RECORD SET:
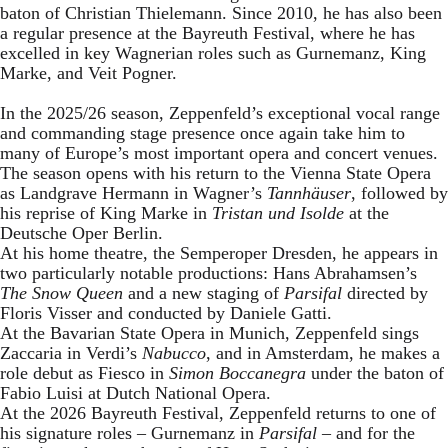
baton of Christian Thielemann. Since 2010, he has also been
a regular presence at the Bayreuth Festival, where he has
excelled in key Wagnerian roles such as Gurnemanz, King
Marke, and Veit Pogner.
In the 2025/26 season, Zeppenfeld’s exceptional vocal range
and commanding stage presence once again take him to
many of Europe’s most important opera and concert venues.
The season opens with his return to the Vienna State Opera
as Landgrave Hermann in Wagner’s
Tannhäuser
, followed by
his reprise of King Marke in
Tristan und Isolde
at the
Deutsche Oper Berlin.
At his home theatre, the Semperoper Dresden, he appears in
two particularly notable productions: Hans Abrahamsen’s
The Snow Queen
and a new staging of
Parsifal
directed by
Floris Visser and conducted by Daniele Gatti.
At the Bavarian State Opera in Munich, Zeppenfeld sings
Zaccaria in Verdi’s
Nabucco
, and in Amsterdam, he makes a
role debut as Fiesco in
Simon Boccanegra
under the baton of
Fabio Luisi at Dutch National Opera.
At the 2026 Bayreuth Festival, Zeppenfeld returns to one of
his signature roles – Gurnemanz in
Parsifal
– and for the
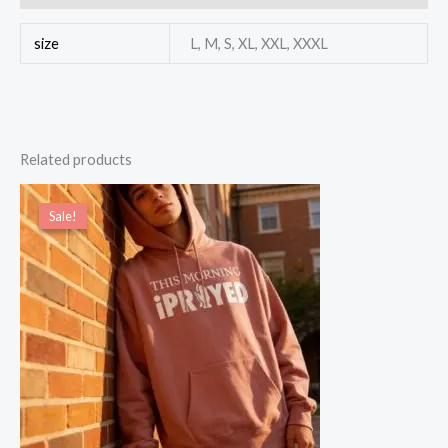
size
L, M, S, XL, XXL, XXXL
Related products
Price
range:
Sale!
Sale!
$49.00
through
$55.00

EXERCISE OBJECTIVE: Give back the data exactly, with no images.

WRITTEN REPLY:
baton of Christian Thielemann. Since 2010, he has also been
a regular presence at the Bayreuth Festival, where he has
excelled in key Wagnerian roles such as Gurnemanz, King
Marke, and Veit Pogner.
In the 2025/26 season, Zeppenfeld’s exceptional vocal range
and commanding stage presence once again take him to
many of Europe’s most important opera and concert venues.
The season opens with his return to the Vienna State Opera
as Landgrave Hermann in Wagner’s
Tannhäuser
, followed by
his reprise of King Marke in
Tristan und Isolde
at the
Deutsche Oper Berlin.
At his home theatre, the Semperoper Dresden, he appears in
two particularly notable productions: Hans Abrahamsen’s
The Snow Queen
and a new staging of
Parsifal
directed by
Floris Visser and conducted by Daniele Gatti.
At the Bavarian State Opera in Munich, Zeppenfeld sings
Zaccaria in Verdi’s
Nabucco
, and in Amsterdam, he makes a
role debut as Fiesco in
Simon Boccanegra
under the baton of
Fabio Luisi at Dutch National Opera.
At the 2026 Bayreuth Festival, Zeppenfeld returns to one of
his signature roles – Gurnemanz in
Parsifal
– and for the
size
L, M, S, XL, XXL, XXXL
Related products
Price
range:
Sale!
Sale!
$49.00
through
$55.00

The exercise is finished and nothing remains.